Charles Rutenberg Realty’s Joe Moshé Offers Advice on How to Stage a Perfect Open House during the Winter Season
Wintertime is usually the most difficult time of the year to sell a house. The snow, cold weather and icy road conditions keep prospective homebuyers indoors while many houses remain unsold. Joe Moshé, Broker/Owner, Charles Rutenberg Realty, Inc., says the winter weather should not be used as an excuse for a lack of interested buyers and, if sellers can follow his advice on how to properly stage a home, then they could be receiving multiple offers by the end of the day.
On Long Island, residents saw their fair share of blizzards during the last three winters. This provided a challenge to the residential real estate market. While home sales improved year over year, month-over-month sales declined each of those three years. The winter of 2013-2014 saw completed home sales fall from 2,025 in December 2013 to 1,507 in January 2014 to 1,299 in February 2014, according to data from Multiple Listing Service of Long Island. The following winter, there were 2,064 home sales that were completed in December 2014; that number dropped to 1,583 the next month and 1,439 the month after that. Last winter, 2,439 home sales were completed in December 2015; over the next two months, that figure fell to 1,855 and then 1,831 in January 2016 and February 2016, respectively.
“Here on Long Island, the recent winters have been brutal, especially for those used to more moderate conditions,” says Mr. Moshé. “The weather kept those who were looking to buy a house from venturing out into the freezing cold, resulting in more homes being kept on the market longer.”
Mr. Moshé says that, despite the nasty weather, people can still sell their homes if they pull off a successful open house. He offers the following tips:
If it starts to snow that day, be sure to shovel out the walkway and/or driveway so that the prospective homebuyers are able to get inside the house. Be sure to apply rock salt or ice melt on those pathways; it will keep the snow and ice from freezing and prevent slip-and-fall accidents.
Shovel the sidewalk and the part of the street in front of the house so that the visiting buyers do not have to walk down the block in the snow.
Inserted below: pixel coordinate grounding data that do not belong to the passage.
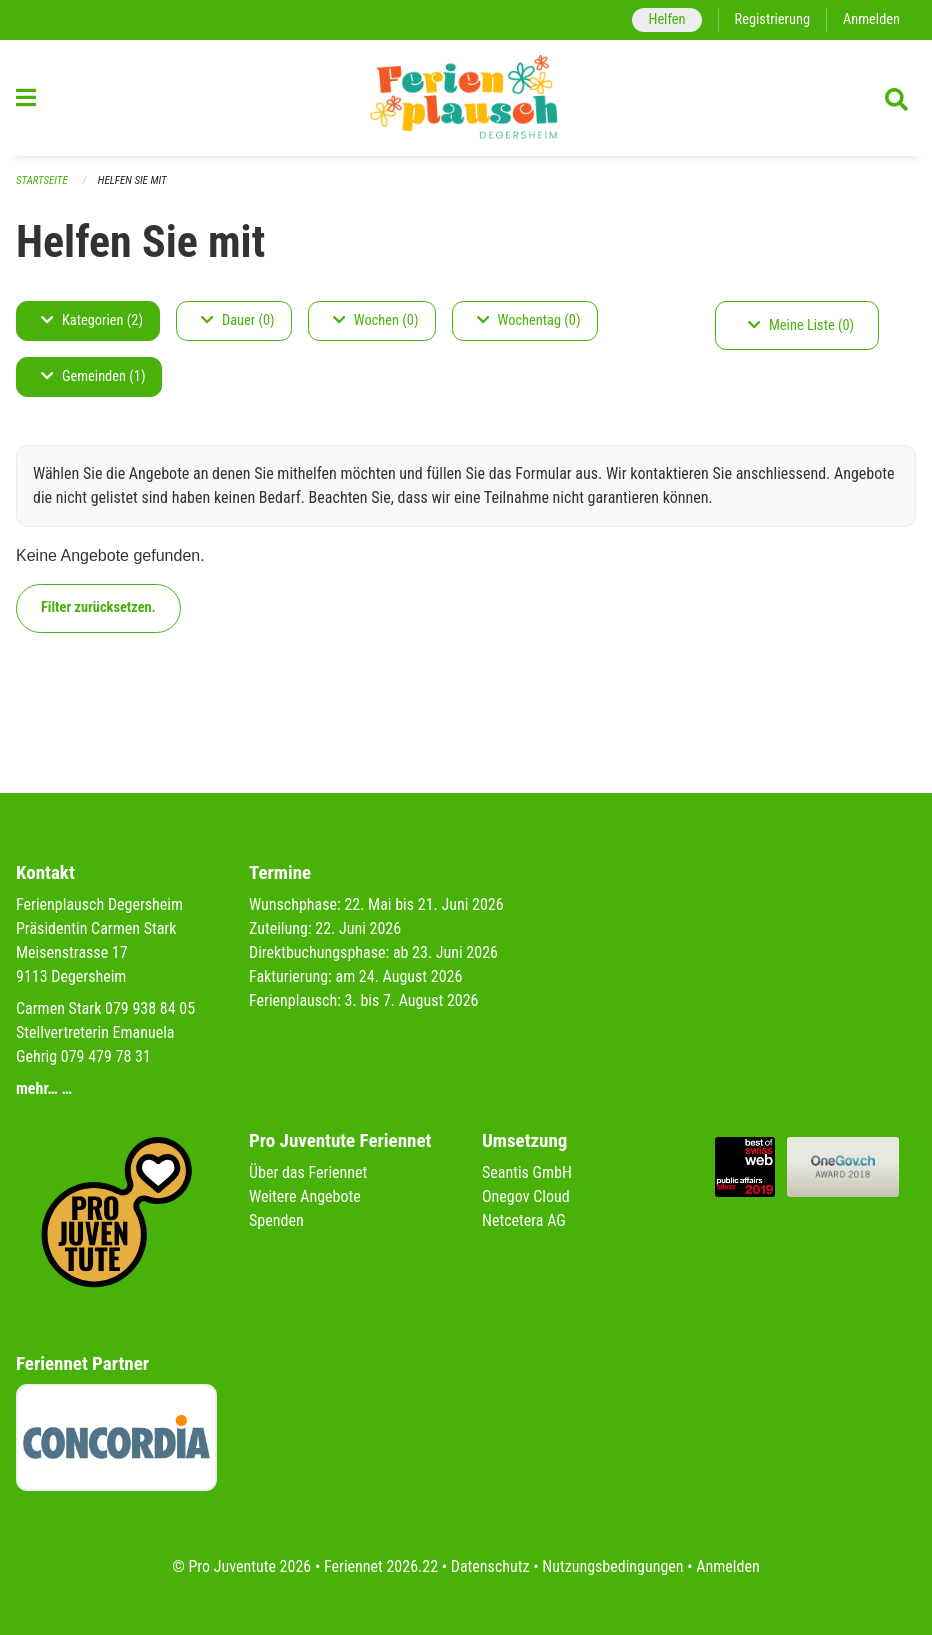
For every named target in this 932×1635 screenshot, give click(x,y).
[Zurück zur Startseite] (466, 98)
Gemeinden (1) (93, 376)
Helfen (666, 19)
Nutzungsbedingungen (612, 1566)
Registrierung (772, 19)
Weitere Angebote (305, 1196)
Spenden (276, 1220)
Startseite (42, 180)
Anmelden (871, 19)
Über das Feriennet (308, 1172)
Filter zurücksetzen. (98, 607)
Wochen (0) (376, 320)
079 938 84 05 (150, 1008)
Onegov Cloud (526, 1196)
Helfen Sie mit (132, 180)
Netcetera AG (524, 1220)
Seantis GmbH (527, 1172)
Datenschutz (490, 1566)
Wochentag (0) (529, 320)
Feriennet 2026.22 (381, 1566)
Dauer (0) (238, 320)
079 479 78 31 (106, 1056)
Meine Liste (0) (801, 325)
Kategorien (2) (92, 320)
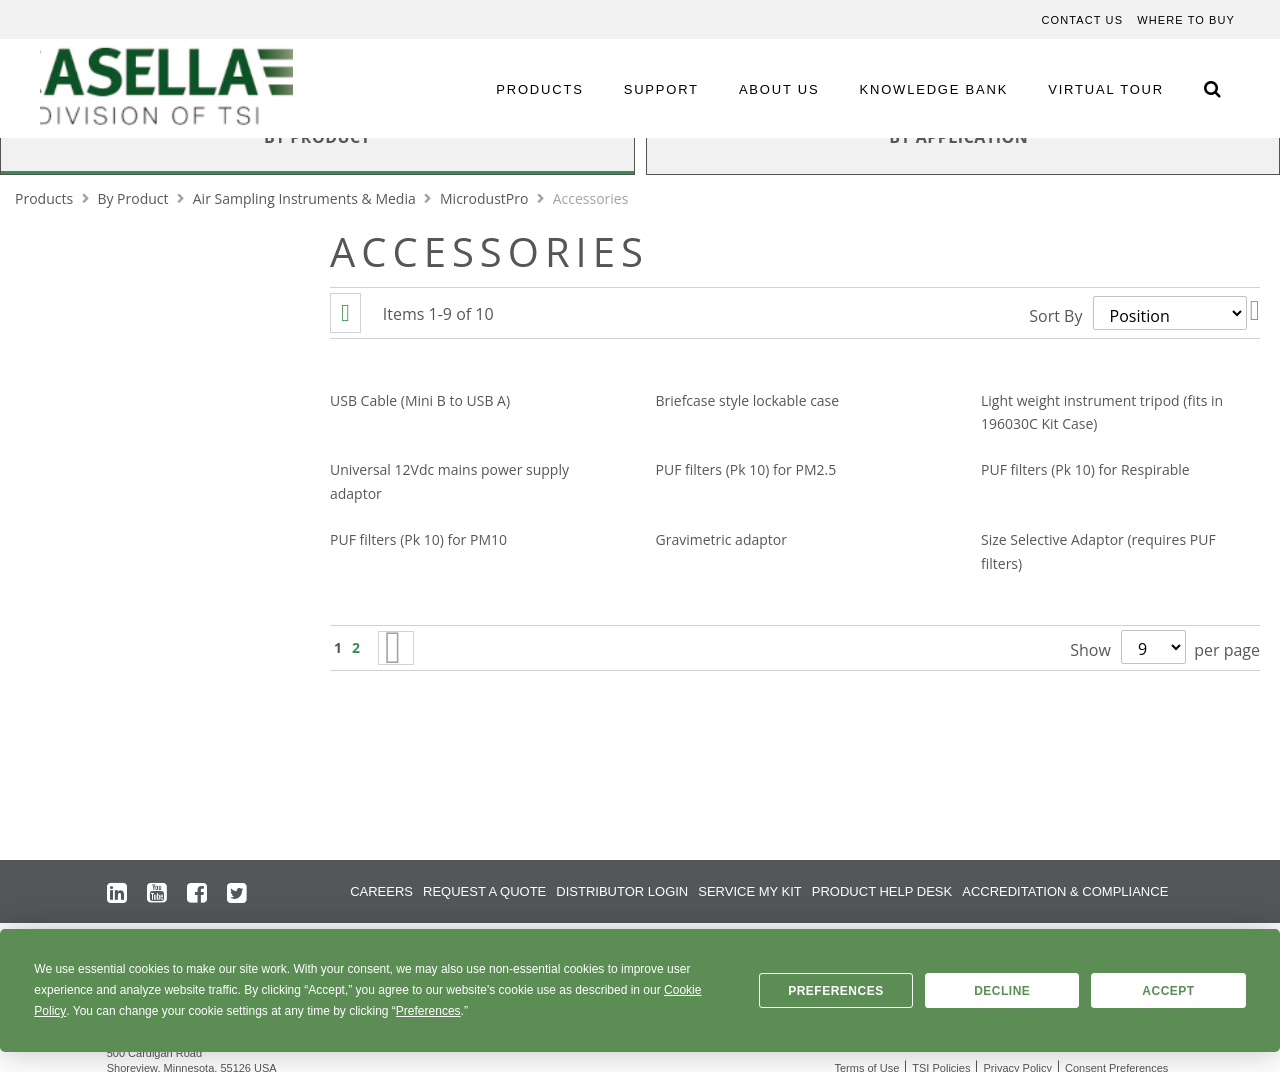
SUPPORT (661, 89)
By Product (134, 198)
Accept (1168, 991)
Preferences (836, 991)
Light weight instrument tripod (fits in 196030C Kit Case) (1102, 412)
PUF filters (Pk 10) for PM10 (418, 539)
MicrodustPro (486, 198)
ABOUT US (779, 89)
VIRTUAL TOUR (1106, 89)
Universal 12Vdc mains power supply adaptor (449, 481)
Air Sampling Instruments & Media (306, 198)
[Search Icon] (1212, 88)
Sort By (1055, 316)
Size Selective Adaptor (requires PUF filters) (1098, 551)
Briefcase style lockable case (748, 400)
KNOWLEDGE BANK (934, 89)
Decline (1002, 991)
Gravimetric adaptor (721, 539)
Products (46, 198)
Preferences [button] (428, 1011)
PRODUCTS (539, 89)
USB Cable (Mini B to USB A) (420, 400)
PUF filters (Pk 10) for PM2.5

Stage the inside of the house as if it were any other season in the year. This means getting rid of any clutter, cleaning the windows, mopping the floors, vacuuming the rugs and dusting the furniture.
Make the inside a little cozier by lighting a fire in the fireplace and rearranging the furniture to give the rooms a more spacious look. Younger homebuyers are attracted to homes with open spaces because they want a place of their own where they can entertain their friends.
Draw back the curtains to let the light in. The sunlight will shine onto the snow and into the house, making the inside much brighter.
If it is too cold inside the house, turn up the thermostat, but be sure to keep it at a reasonable temperature. If it gets too hot inside, the prospective buyers will feel uncomfortable and that will leave an impression on them, possibly hindering chance of a sale.
“While some wait until springtime — when the weather is warmer — to buy a house, others are willing to take advantage of the slow winter months to find the home they’ve always wanted,” adds Mr. Moshé. “While it is not impossible to sell a home during the winter, it definitely has its challenges. The seller must bear in mind that the key to selling a home is usually proper pricing. However, in the winter, when most houses do not show well, it is essential to amp up presentation. With fewer homes on the market during the winter, your house can stand out from the competition, giving the right buyer motivation to move in before the first daffodils bloom.”